■ WHAT YOU HAVE TO DO: Whichever lines of the entries hold the word "نقده" should be identified and copied.

■ DATA FOR THIS EXERCISE:
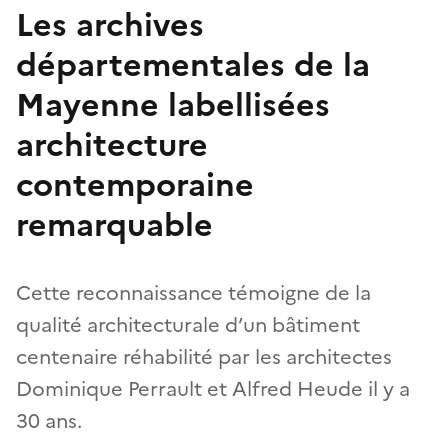
Les archives
départementales de la
Mayenne labellisées
architecture
contemporaine
remarquable
Cette reconnaissance témoigne de la
qualité architecturale d’un bâtiment
centenaire réhabilité par les architectes
Dominique Perrault et Alfred Heude il y a
30 ans.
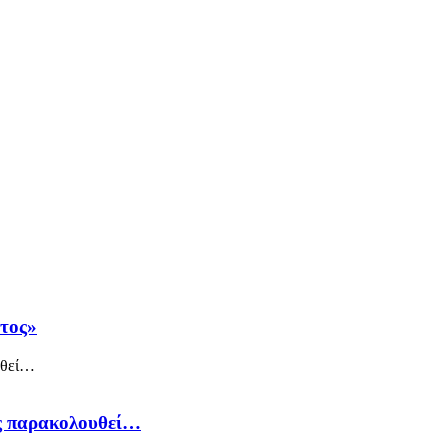
άτος»
ός παρακολουθεί…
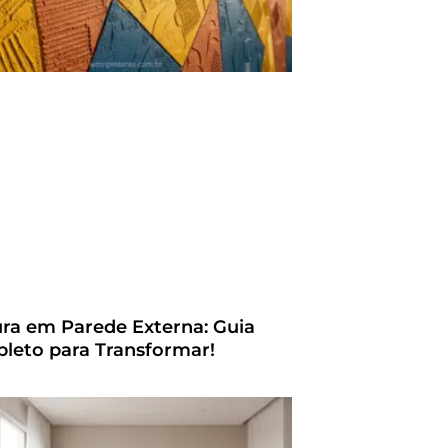
ura em Parede Externa: Guia
leto para Transformar!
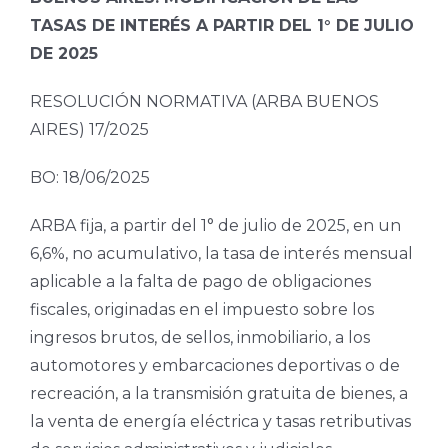
TASAS DE INTERÉS A PARTIR DEL 1° DE JULIO
DE 2025
RESOLUCIÓN NORMATIVA (ARBA BUENOS
AIRES) 17/2025
BO: 18/06/2025
ARBA fija, a partir del 1° de julio de 2025, en un
6,6%, no acumulativo, la tasa de interés mensual
aplicable a la falta de pago de obligaciones
fiscales, originadas en el impuesto sobre los
ingresos brutos, de sellos, inmobiliario, a los
automotores y embarcaciones deportivas o de
recreación, a la transmisión gratuita de bienes, a
la venta de energía eléctrica y tasas retributivas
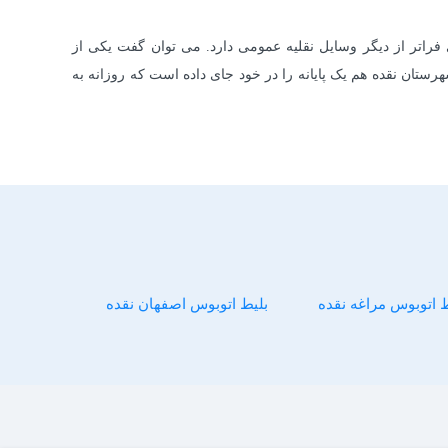
فراتر از دیگر وسایل نقلیه عمومی دارد. می توان گفت یکی از
تان نقده هم یک پایانه را در خود جای داده است که روزانه به
ط اتوبوس مراغه نقده
بلیط اتوبوس اصفهان نقده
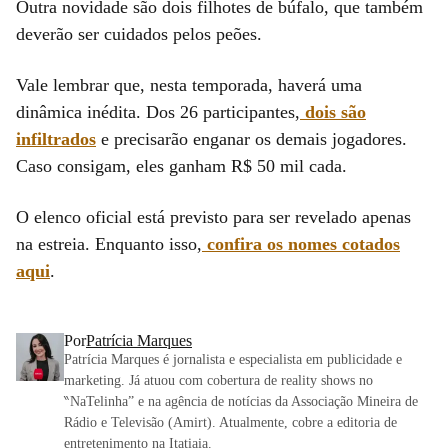
Outra novidade são dois filhotes de búfalo, que também
deverão ser cuidados pelos peões.
Vale lembrar que, nesta temporada, haverá uma
dinâmica inédita. Dos 26 participantes,
dois são
infiltrados
e precisarão enganar os demais jogadores.
Caso consigam, eles ganham R$ 50 mil cada.
O elenco oficial está previsto para ser revelado apenas
na estreia. Enquanto isso,
confira os nomes cotados
aqui
.
Por
Patrícia Marques
Patrícia Marques é jornalista e especialista em publicidade e
marketing. Já atuou com cobertura de reality shows no
‶NaTelinha” e na agência de notícias da Associação Mineira de
Rádio e Televisão (Amirt). Atualmente, cobre a editoria de
entretenimento na Itatiaia.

■ EXPECTED OUTPUT:
تان نقده هم یک پایانه را در خود جای داده است که روزانه به
ط اتوبوس مراغه نقده
بلیط اتوبوس اصفهان نقده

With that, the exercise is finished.